In a flow network, edges have capacity constraints and carry flow values. A maximum flow is the largest total flow from source to sink. The max-flow min-cut theorem states that the maximum flow equals the minimum capacity of any cut separating source from sink.
Imagine water flowing through a network of pipes from a source (where water enters) to a sink (where it exits). Each pipe has a capacity — a maximum amount it can carry. You want to push as much total flow as possible from source to sink while respecting every capacity constraint. This is the maximum flow problem, and it sits at the intersection of graph theory, linear programming, and combinatorial optimization.
A flow assigns a non-negative value f(e) to each edge e, subject to two rules: (1) capacity constraints — f(e) ≤ cap(e) for every edge, and (2) flow conservation — for every internal node (not source or sink), the total flow in equals the total flow out. The value of a flow is the total amount leaving the source. The problem is to find a flow of maximum value. The algorithmic workhorse is Ford-Fulkerson: repeatedly find an augmenting path — a path from source to sink with remaining capacity on every edge — and push more flow along it. The process terminates when no augmenting path exists, at which point the flow is maximum. The residual graph tracks remaining capacity on forward edges and the possibility of "un-sending" flow on backward edges, which is what allows the algorithm to correct earlier suboptimal routing decisions.
The deep structural result is the max-flow min-cut theorem: the maximum value of any flow equals the minimum capacity of any cut. A cut is a partition of the vertices into two sets S (containing the source) and T (containing the sink); its capacity is the total capacity of edges going from S to T. Every cut imposes an upper bound on all flows (you can only send as much as crosses the cut), and the theorem says the tightest of these bounds is actually achievable. Ford-Fulkerson terminates precisely when it has found a flow equal to the minimum cut, providing a simultaneous certificate of optimality: here is the flow achieving the maximum, and here is the cut proving no larger flow is possible.

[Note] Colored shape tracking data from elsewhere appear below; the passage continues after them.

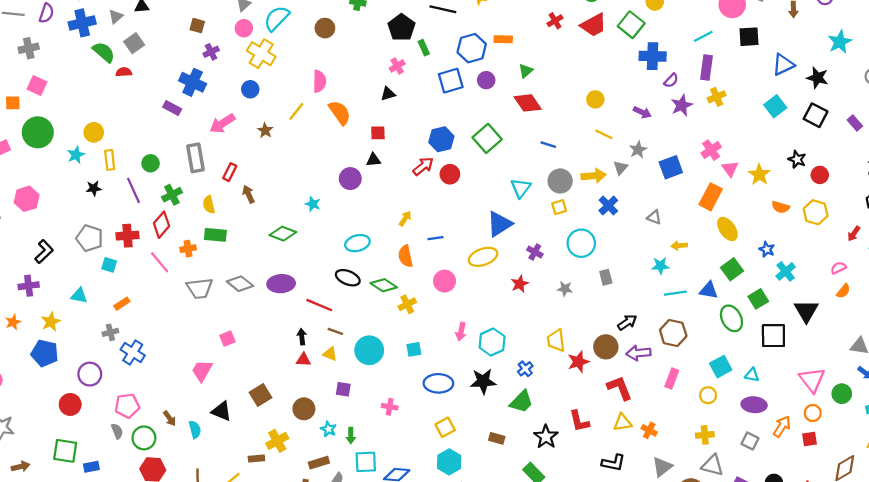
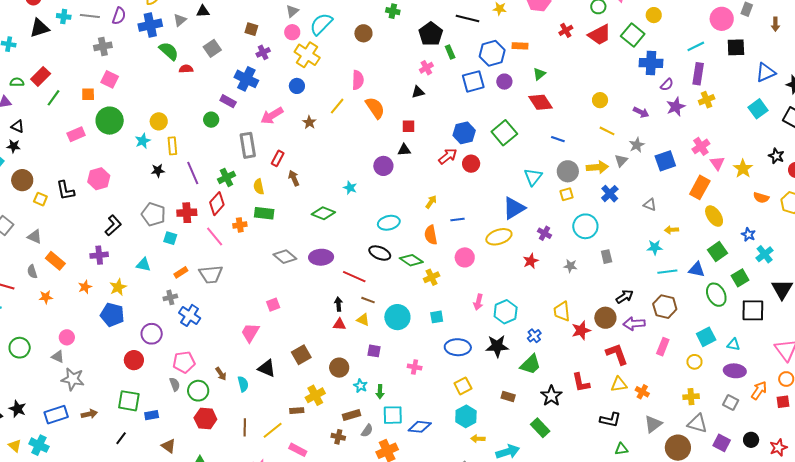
gray square: (134, 43) -> (212, 48), moved
green circle: (151, 163) -> (211, 120), moved
gray trapezoid: (200, 288) -> (211, 274), moved

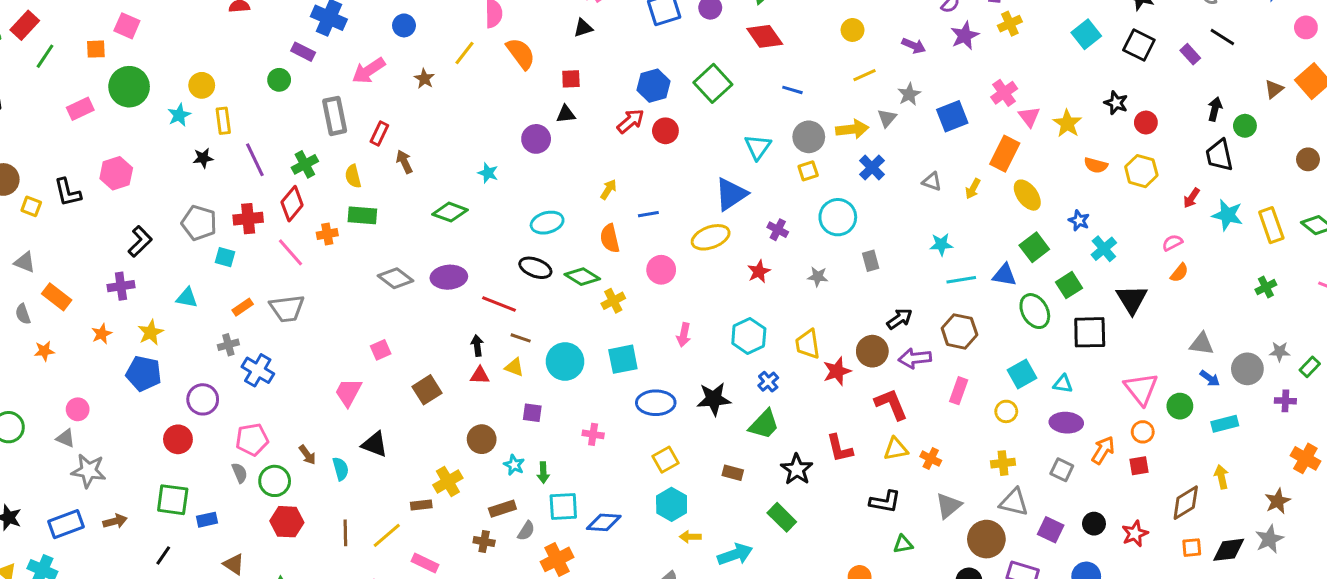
yellow line: (607, 131) -> (864, 75), turned -49
yellow arrow: (671, 230) -> (973, 189), moved, turned -56
cyan hexagon: (506, 312) -> (749, 336), moved
cyan square: (437, 317) -> (623, 359), size x1.5
brown square: (301, 355) -> (427, 390), moved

Network flow has immediate practical applications. If you've studied Hall's theorem for bipartite matching (your prerequisite), you can see bipartite matching as a special flow problem: add a source connected to all left vertices, connect all right vertices to a sink, and assign all edges capacity 1. A maximum matching corresponds exactly to a maximum flow, and Hall's condition corresponds to the min-cut condition. This unification is one of the most elegant aspects of combinatorial optimization — many seemingly different problems (matching, assignment, transportation, scheduling) are all instances of the same flow framework, and fast flow algorithms solve them all.